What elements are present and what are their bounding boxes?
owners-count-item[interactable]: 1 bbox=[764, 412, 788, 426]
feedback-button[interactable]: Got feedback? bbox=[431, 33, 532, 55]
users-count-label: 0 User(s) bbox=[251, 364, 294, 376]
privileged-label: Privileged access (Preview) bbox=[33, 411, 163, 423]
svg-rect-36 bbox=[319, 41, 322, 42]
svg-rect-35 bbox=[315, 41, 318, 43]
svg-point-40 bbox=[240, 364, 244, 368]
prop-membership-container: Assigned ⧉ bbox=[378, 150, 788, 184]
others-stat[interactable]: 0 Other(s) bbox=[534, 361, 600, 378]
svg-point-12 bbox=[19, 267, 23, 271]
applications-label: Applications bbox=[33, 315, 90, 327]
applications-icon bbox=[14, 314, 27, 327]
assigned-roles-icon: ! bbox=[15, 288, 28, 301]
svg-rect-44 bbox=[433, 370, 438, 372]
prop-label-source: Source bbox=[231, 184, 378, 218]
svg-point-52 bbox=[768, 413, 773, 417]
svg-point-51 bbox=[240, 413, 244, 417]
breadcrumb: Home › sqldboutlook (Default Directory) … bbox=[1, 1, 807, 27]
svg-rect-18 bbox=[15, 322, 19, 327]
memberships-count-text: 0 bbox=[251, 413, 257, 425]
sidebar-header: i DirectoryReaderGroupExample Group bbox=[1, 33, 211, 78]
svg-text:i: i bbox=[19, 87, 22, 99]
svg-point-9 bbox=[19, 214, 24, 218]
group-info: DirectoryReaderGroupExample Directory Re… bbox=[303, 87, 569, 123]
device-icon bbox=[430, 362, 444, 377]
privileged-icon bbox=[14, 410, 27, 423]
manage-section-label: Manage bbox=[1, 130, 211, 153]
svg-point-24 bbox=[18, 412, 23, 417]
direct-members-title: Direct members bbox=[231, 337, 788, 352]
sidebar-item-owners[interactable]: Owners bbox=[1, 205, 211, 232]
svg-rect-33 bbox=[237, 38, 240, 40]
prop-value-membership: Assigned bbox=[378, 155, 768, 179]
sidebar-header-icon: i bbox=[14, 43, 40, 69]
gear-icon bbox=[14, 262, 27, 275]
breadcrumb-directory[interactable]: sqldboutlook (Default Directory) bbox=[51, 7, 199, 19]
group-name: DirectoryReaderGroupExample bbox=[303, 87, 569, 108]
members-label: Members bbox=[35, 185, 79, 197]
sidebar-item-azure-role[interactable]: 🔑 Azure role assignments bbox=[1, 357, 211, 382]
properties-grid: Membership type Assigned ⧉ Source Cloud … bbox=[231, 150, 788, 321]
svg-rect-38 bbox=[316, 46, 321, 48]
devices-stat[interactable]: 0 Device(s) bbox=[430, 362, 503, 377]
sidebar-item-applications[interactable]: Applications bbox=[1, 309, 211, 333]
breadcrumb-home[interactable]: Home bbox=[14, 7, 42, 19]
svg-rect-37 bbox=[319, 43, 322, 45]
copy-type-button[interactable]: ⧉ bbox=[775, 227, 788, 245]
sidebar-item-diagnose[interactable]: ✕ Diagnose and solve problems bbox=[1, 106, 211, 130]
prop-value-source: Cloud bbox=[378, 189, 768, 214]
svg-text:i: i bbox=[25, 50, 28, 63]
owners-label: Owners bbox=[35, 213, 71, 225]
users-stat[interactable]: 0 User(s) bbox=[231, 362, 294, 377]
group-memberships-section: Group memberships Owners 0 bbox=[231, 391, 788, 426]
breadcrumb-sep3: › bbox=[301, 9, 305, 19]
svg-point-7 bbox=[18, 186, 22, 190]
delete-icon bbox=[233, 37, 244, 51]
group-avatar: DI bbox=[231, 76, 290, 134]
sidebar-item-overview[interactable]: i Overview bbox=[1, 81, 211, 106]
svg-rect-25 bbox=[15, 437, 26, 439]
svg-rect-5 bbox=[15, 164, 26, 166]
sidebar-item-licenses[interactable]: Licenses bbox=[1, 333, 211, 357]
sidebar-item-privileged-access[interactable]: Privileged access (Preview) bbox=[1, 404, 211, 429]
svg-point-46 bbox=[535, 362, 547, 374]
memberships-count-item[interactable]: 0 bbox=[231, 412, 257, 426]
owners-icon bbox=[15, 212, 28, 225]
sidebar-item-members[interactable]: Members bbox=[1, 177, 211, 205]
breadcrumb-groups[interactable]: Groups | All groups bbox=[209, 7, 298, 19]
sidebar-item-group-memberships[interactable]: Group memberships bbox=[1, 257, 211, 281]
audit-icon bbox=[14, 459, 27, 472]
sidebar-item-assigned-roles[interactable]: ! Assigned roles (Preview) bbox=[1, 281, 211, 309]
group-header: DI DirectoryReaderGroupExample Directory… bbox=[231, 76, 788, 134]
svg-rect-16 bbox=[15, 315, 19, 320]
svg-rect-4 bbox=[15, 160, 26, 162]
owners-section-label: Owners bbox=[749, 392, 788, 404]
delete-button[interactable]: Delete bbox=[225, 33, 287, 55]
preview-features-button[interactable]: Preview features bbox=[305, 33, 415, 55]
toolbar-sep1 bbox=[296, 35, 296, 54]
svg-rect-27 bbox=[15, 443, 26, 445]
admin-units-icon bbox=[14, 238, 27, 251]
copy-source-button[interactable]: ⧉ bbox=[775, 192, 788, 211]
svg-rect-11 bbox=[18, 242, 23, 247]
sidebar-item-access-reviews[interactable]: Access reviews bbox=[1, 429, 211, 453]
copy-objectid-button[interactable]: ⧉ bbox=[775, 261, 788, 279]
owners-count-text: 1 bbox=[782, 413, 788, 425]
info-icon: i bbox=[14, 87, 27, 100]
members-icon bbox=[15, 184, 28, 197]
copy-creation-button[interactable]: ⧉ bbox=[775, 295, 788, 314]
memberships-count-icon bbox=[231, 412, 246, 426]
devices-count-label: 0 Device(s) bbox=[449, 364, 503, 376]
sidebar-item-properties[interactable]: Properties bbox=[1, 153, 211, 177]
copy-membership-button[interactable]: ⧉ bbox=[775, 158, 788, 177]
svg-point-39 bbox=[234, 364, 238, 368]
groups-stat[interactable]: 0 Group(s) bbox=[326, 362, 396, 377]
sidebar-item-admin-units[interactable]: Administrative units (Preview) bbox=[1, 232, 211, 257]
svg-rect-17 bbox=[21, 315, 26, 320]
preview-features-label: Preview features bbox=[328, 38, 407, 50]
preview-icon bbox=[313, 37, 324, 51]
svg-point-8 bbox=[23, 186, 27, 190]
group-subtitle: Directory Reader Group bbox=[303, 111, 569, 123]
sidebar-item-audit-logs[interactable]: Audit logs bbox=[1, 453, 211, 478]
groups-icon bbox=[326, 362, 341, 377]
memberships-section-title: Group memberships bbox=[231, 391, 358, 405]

### Directions
The listing above must be transcribed exactly, line by line.

### Expected answer
What elements are present and what are their bounding boxes?
owners-count-item[interactable]: 1 bbox=[764, 412, 788, 426]
feedback-button[interactable]: Got feedback? bbox=[431, 33, 532, 55]
users-count-label: 0 User(s) bbox=[251, 364, 294, 376]
privileged-label: Privileged access (Preview) bbox=[33, 411, 163, 423]
svg-rect-36 bbox=[319, 41, 322, 42]
svg-rect-35 bbox=[315, 41, 318, 43]
svg-point-40 bbox=[240, 364, 244, 368]
prop-membership-container: Assigned ⧉ bbox=[378, 150, 788, 184]
others-stat[interactable]: 0 Other(s) bbox=[534, 361, 600, 378]
svg-point-12 bbox=[19, 267, 23, 271]
applications-label: Applications bbox=[33, 315, 90, 327]
applications-icon bbox=[14, 314, 27, 327]
assigned-roles-icon: ! bbox=[15, 288, 28, 301]
svg-rect-44 bbox=[433, 370, 438, 372]
prop-label-source: Source bbox=[231, 184, 378, 218]
svg-point-52 bbox=[768, 413, 773, 417]
svg-point-51 bbox=[240, 413, 244, 417]
breadcrumb: Home › sqldboutlook (Default Directory) … bbox=[1, 1, 807, 27]
svg-rect-18 bbox=[15, 322, 19, 327]
memberships-count-text: 0 bbox=[251, 413, 257, 425]
sidebar-header: i DirectoryReaderGroupExample Group bbox=[1, 33, 211, 78]
svg-text:i: i bbox=[19, 87, 22, 99]
svg-point-9 bbox=[19, 214, 24, 218]
group-info: DirectoryReaderGroupExample Directory Re… bbox=[303, 87, 569, 123]
device-icon bbox=[430, 362, 444, 377]
privileged-icon bbox=[14, 410, 27, 423]
manage-section-label: Manage bbox=[1, 130, 211, 153]
svg-point-24 bbox=[18, 412, 23, 417]
direct-members-title: Direct members bbox=[231, 337, 788, 352]
sidebar-item-owners[interactable]: Owners bbox=[1, 205, 211, 232]
svg-rect-33 bbox=[237, 38, 240, 40]
prop-value-membership: Assigned bbox=[378, 155, 768, 179]
sidebar-header-icon: i bbox=[14, 43, 40, 69]
gear-icon bbox=[14, 262, 27, 275]
breadcrumb-directory[interactable]: sqldboutlook (Default Directory) bbox=[51, 7, 199, 19]
group-name: DirectoryReaderGroupExample bbox=[303, 87, 569, 108]
members-label: Members bbox=[35, 185, 79, 197]
sidebar-item-azure-role[interactable]: 🔑 Azure role assignments bbox=[1, 357, 211, 382]
properties-grid: Membership type Assigned ⧉ Source Cloud … bbox=[231, 150, 788, 321]
svg-rect-38 bbox=[316, 46, 321, 48]
devices-stat[interactable]: 0 Device(s) bbox=[430, 362, 503, 377]
sidebar-item-applications[interactable]: Applications bbox=[1, 309, 211, 333]
breadcrumb-home[interactable]: Home bbox=[14, 7, 42, 19]
svg-rect-37 bbox=[319, 43, 322, 45]
copy-type-button[interactable]: ⧉ bbox=[775, 227, 788, 245]
sidebar-item-diagnose[interactable]: ✕ Diagnose and solve problems bbox=[1, 106, 211, 130]
prop-value-source: Cloud bbox=[378, 189, 768, 214]
svg-text:i: i bbox=[25, 50, 28, 63]
owners-label: Owners bbox=[35, 213, 71, 225]
users-stat[interactable]: 0 User(s) bbox=[231, 362, 294, 377]
group-memberships-section: Group memberships Owners 0 bbox=[231, 391, 788, 426]
breadcrumb-sep3: › bbox=[301, 9, 305, 19]
svg-point-7 bbox=[18, 186, 22, 190]
delete-icon bbox=[233, 37, 244, 51]
group-avatar: DI bbox=[231, 76, 290, 134]
sidebar-item-overview[interactable]: i Overview bbox=[1, 81, 211, 106]
svg-rect-25 bbox=[15, 437, 26, 439]
svg-rect-5 bbox=[15, 164, 26, 166]
sidebar-item-licenses[interactable]: Licenses bbox=[1, 333, 211, 357]
sidebar-item-privileged-access[interactable]: Privileged access (Preview) bbox=[1, 404, 211, 429]
svg-point-46 bbox=[535, 362, 547, 374]
memberships-count-item[interactable]: 0 bbox=[231, 412, 257, 426]
owners-icon bbox=[15, 212, 28, 225]
sidebar-item-members[interactable]: Members bbox=[1, 177, 211, 205]
breadcrumb-groups[interactable]: Groups | All groups bbox=[209, 7, 298, 19]
sidebar-item-group-memberships[interactable]: Group memberships bbox=[1, 257, 211, 281]
audit-icon bbox=[14, 459, 27, 472]
sidebar-item-assigned-roles[interactable]: ! Assigned roles (Preview) bbox=[1, 281, 211, 309]
group-header: DI DirectoryReaderGroupExample Directory… bbox=[231, 76, 788, 134]
svg-rect-16 bbox=[15, 315, 19, 320]
svg-rect-4 bbox=[15, 160, 26, 162]
owners-section-label: Owners bbox=[749, 392, 788, 404]
delete-button[interactable]: Delete bbox=[225, 33, 287, 55]
preview-features-button[interactable]: Preview features bbox=[305, 33, 415, 55]
toolbar-sep1 bbox=[296, 35, 296, 54]
svg-rect-27 bbox=[15, 443, 26, 445]
admin-units-icon bbox=[14, 238, 27, 251]
copy-source-button[interactable]: ⧉ bbox=[775, 192, 788, 211]
svg-rect-11 bbox=[18, 242, 23, 247]
sidebar-item-access-reviews[interactable]: Access reviews bbox=[1, 429, 211, 453]
copy-objectid-button[interactable]: ⧉ bbox=[775, 261, 788, 279]
owners-count-text: 1 bbox=[782, 413, 788, 425]
info-icon: i bbox=[14, 87, 27, 100]
members-icon bbox=[15, 184, 28, 197]
copy-creation-button[interactable]: ⧉ bbox=[775, 295, 788, 314]
memberships-count-icon bbox=[231, 412, 246, 426]
devices-count-label: 0 Device(s) bbox=[449, 364, 503, 376]
sidebar-item-properties[interactable]: Properties bbox=[1, 153, 211, 177]
copy-membership-button[interactable]: ⧉ bbox=[775, 158, 788, 177]
svg-point-39 bbox=[234, 364, 238, 368]
groups-stat[interactable]: 0 Group(s) bbox=[326, 362, 396, 377]
sidebar-item-admin-units[interactable]: Administrative units (Preview) bbox=[1, 232, 211, 257]
svg-rect-17 bbox=[21, 315, 26, 320]
preview-features-label: Preview features bbox=[328, 38, 407, 50]
preview-icon bbox=[313, 37, 324, 51]
svg-point-8 bbox=[23, 186, 27, 190]
group-subtitle: Directory Reader Group bbox=[303, 111, 569, 123]
sidebar-item-audit-logs[interactable]: Audit logs bbox=[1, 453, 211, 478]
groups-icon bbox=[326, 362, 341, 377]
memberships-section-title: Group memberships bbox=[231, 391, 358, 405]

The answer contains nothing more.